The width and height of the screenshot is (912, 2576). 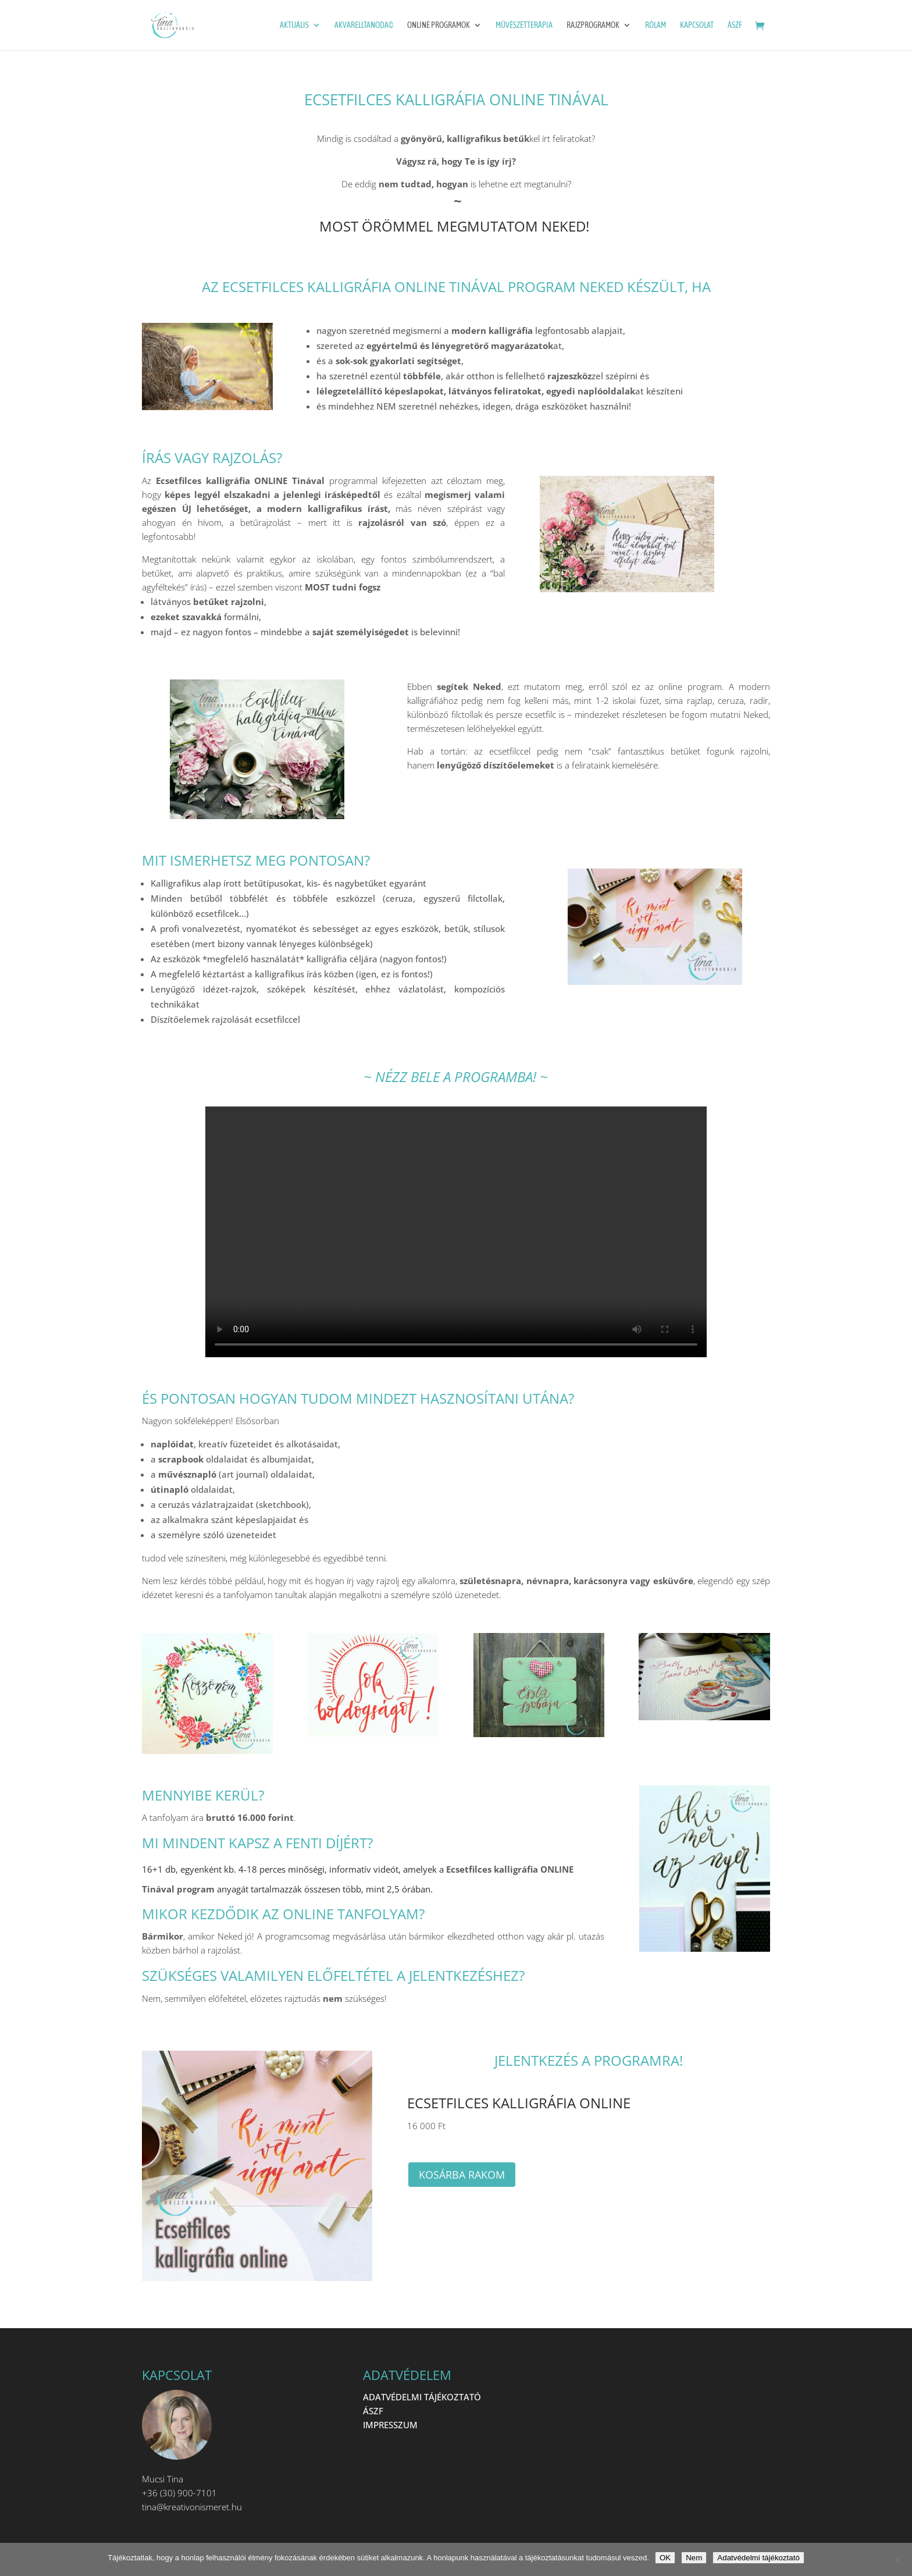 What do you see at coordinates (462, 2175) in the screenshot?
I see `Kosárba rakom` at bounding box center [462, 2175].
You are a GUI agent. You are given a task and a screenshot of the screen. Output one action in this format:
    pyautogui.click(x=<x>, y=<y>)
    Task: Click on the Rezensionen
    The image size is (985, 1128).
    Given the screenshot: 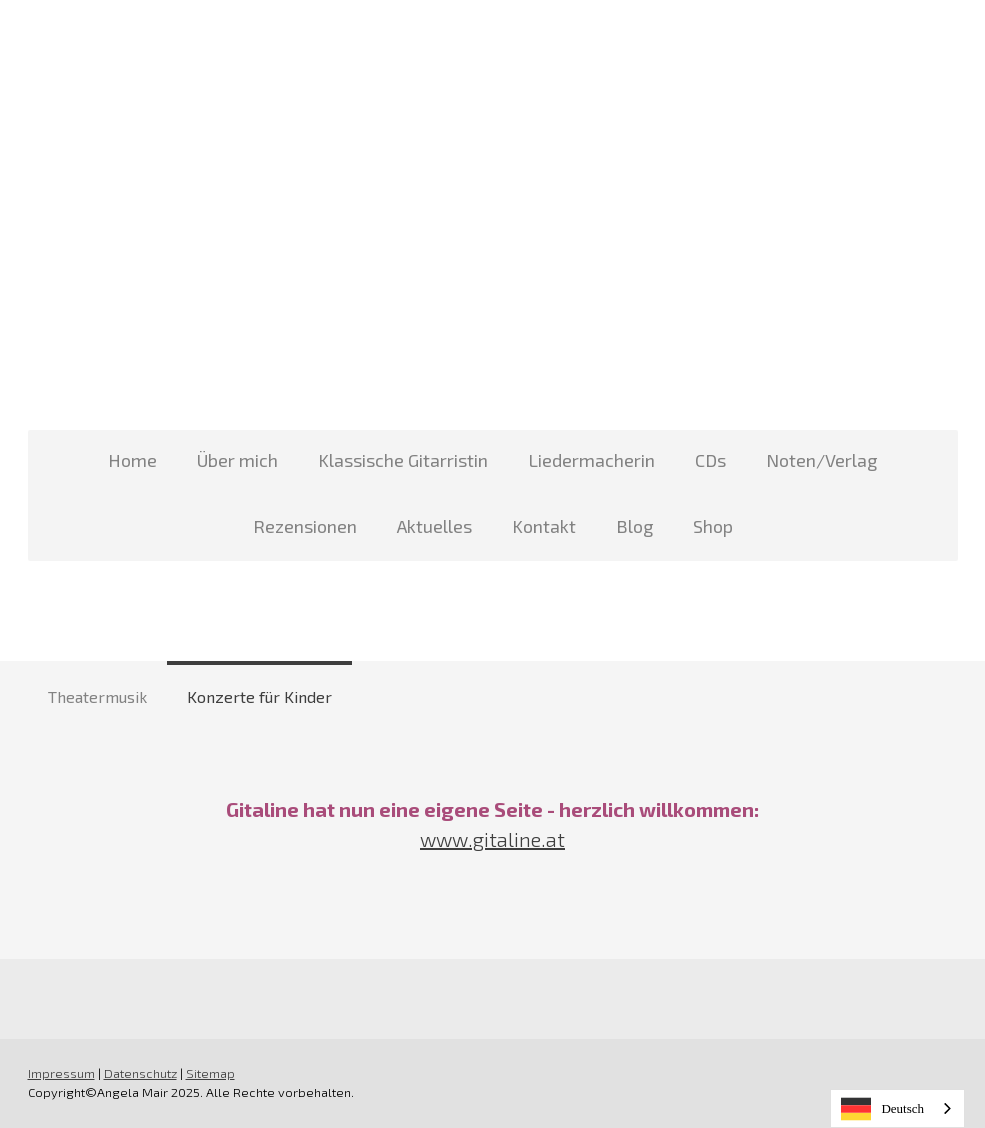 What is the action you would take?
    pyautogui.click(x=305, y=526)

☆ ☆ ☆

### What is expected
Please copy the lines above from the line with "You are a GUI" up to and including the line with "The image size is (985, 1128).", exactly as written and with nothing else.

### Answer for the task
You are a GUI agent. You are given a task and a screenshot of the screen. Output one action in this format:
    pyautogui.click(x=<x>, y=<y>)
    Task: Click on the Rezensionen
    The image size is (985, 1128).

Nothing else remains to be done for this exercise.